Carolinas Gateway Partnership President and CEO Norris Tolson told Raleigh’s ABC 11 News on Monday that he was “spending almost all of my time” helping Pfizer find immediate alternate storage space.
The supply of 64 different formulations of 30 different drugs was affected by the disaster, according to a letter Pfizer sent to hospitals this week that temporarily limits how much of those medicines they can buy.
No notable damage occurred to production lines at the 250-acre Rocky Mount site, the largest employer in North Carolina’s Nash County with 3,200 employees. Pfizer pledged that all employees will receive full pay despite any lost work time due to the damage.
The warehouse stored raw materials, packaging and finished medicines. Pfizer’s Rocky Mount campus—one of 10 U.S. Pfizer manufacturing sites—produces 25% of all Pfizer’s sterile injectables, including anesthesia, analgesia, therapeutics, anti-infectives and neuromuscular blockers. Pfizer manufactures 8% of all sterile injectables distributed in the U.S. at its Rocky Mount facility.
Losing “The World’s Most Famous Hacker”
IndustryWeek unfortunately must report on the passing on July 16, 2023 of Kevin Mitnick, 59, of pancreatic cancer. The famous hacker and expert in social engineering, the art of tricking people into willingly giving up login credentials and/or other information, spun his reputation and skills into a successful career as a cybersecurity consultant, or a ‘white-hat hacker,’ serving as the chief hacking officer at cybersecurity security awareness training firm KnowBe4.
In 1995, the New York Times dubbed Mitnick “the nation's most wanted computer outlaw,” on the run after breaking the terms of his probation following an arrest in 1988 for stealing $1 million worth of proprietary software from Digital Equipment Corp.
In 1993, Mitnick broke into phone systems that allowed him to wiretap the FBI agents trying to track him down and disrupt their efforts. He also used radio scanners and software to keep tabs on agents, once leaving a box of donuts for the authorities after learning of their impending raid on his apartment.
After two years on the run, Mitnick in 1995 was finally taken into custody from his North Carolina apartment following a 24-hour stakeout. It took the efforts of another hacker, Tsutomu Shimomura, from whom Mitnick had stolen emails, to finally track down the notorious hacker.
Mitnick was known for breaking into Motorola, Nokia, Novell and Sun Microsystems’ computer networks and purportedly broke into the U.S. military’s network at North American Aerospace Defense Command (Mitnick denied this; the movie ‘Wargames’ was partially based on this supposed hack).

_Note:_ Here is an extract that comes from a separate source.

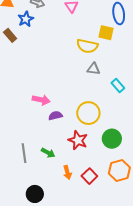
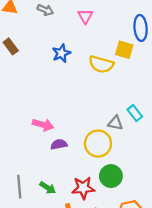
blue star: (26, 19) -> (61, 53), moved
gray triangle: (94, 69) -> (115, 123), moved
green circle: (112, 139) -> (111, 176), moved
red star: (78, 140) -> (83, 188), moved, turned -30

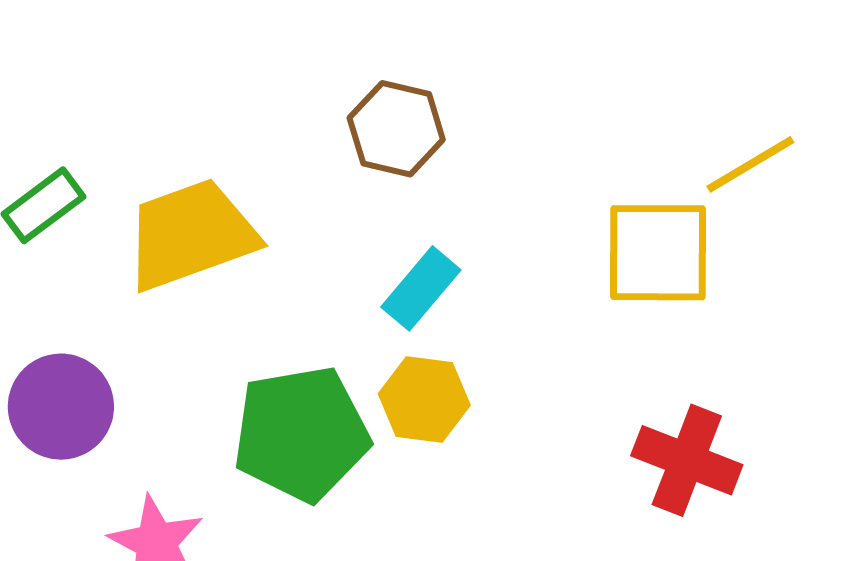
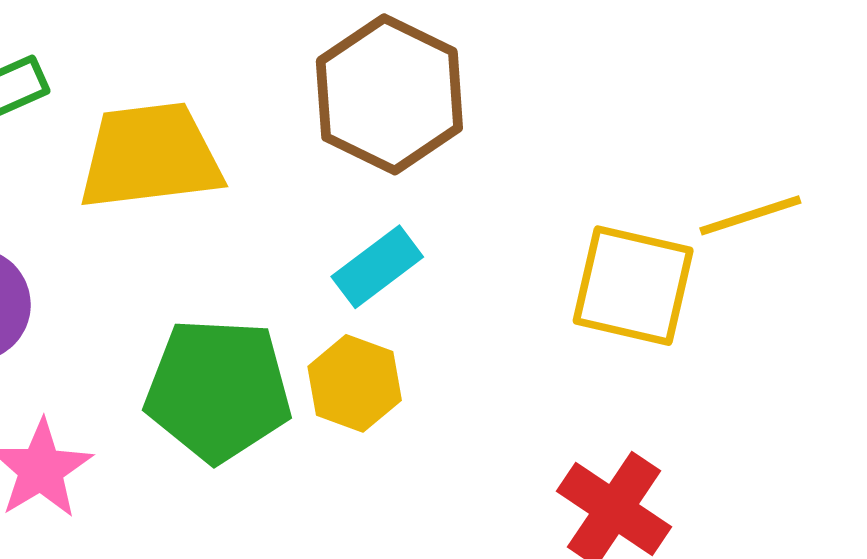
brown hexagon: (396, 129) -> (389, 94), size x1.5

In 1999, Mitnick made a plea agreement and was released from prison in January 2000, but was then barred until December 2002 from using any kind of device that granted internet access.
In Congressional testimony in March 2000, Mitnick said he was motivated by intellectual curiosity about computer networks and the challenge and thrill of hacking, calling his activities ‘simple crimes of trespass.’
Mitnick took his position as chief hacking officer at KnowBe4 in December 2011, producing and testing materials for security awareness training, including anti-social engineering strategies. He is survived by his wife, Kimberly Barry, with whom he ran his private security consulting firm.